Data section start

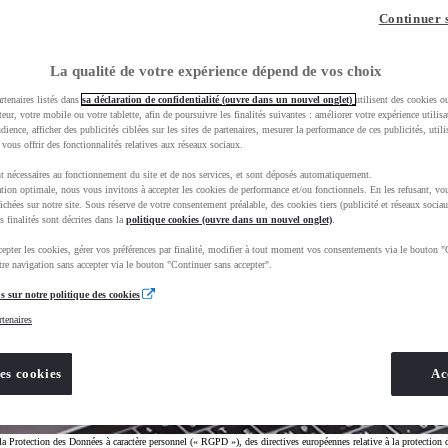
Continuer 
La qualité de votre expérience dépend de vos choix
rtenaires listés dans
sa déclaration de confidentialité (ouvre dans un nouvel onglet)
utilisent des cookies o
teur, votre mobile ou votre tablette, afin de poursuivre les finalités suivantes : améliorer votre expérience utilisat
udience, afficher des publicités ciblées sur les sites de partenaires, mesurer la performance de ces publicités, util
 vous offrir des fonctionnalités relatives aux réseaux sociaux.
t nécessaires au fonctionnement du site et de nos services, et sont déposés automatiquement.
tion optimale, nous vous invitons à accepter les cookies de performance et/ou fonctionnels. En les refusant, vou
ichées sur notre site. Sous réserve de votre consentement préalable, des cookies tiers (publicité et réseaux sociau
s finalités sont décrites dans la
politique cookies (ouvre dans un nouvel onglet)
.
epter les cookies, gérer vos préférences par finalité, modifier à tout moment vos consentements via le bouton "
re navigation sans accepter via le bouton "Continuer sans accepter".
s sur notre politique des cookies
rtenaires
es cookies
Ac
a Protection des Données à caractère personnel (« RGPD »), des directives européennes relative à la protection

Data section end

▶ **What needs to be done**
Look through the data above. Each line containing the word "dans" needs to be copied.

▶ **Response box**
rtenaires listés dans
sa déclaration de confidentialité (ouvre dans un nouvel onglet)
s finalités sont décrites dans la
politique cookies (ouvre dans un nouvel onglet)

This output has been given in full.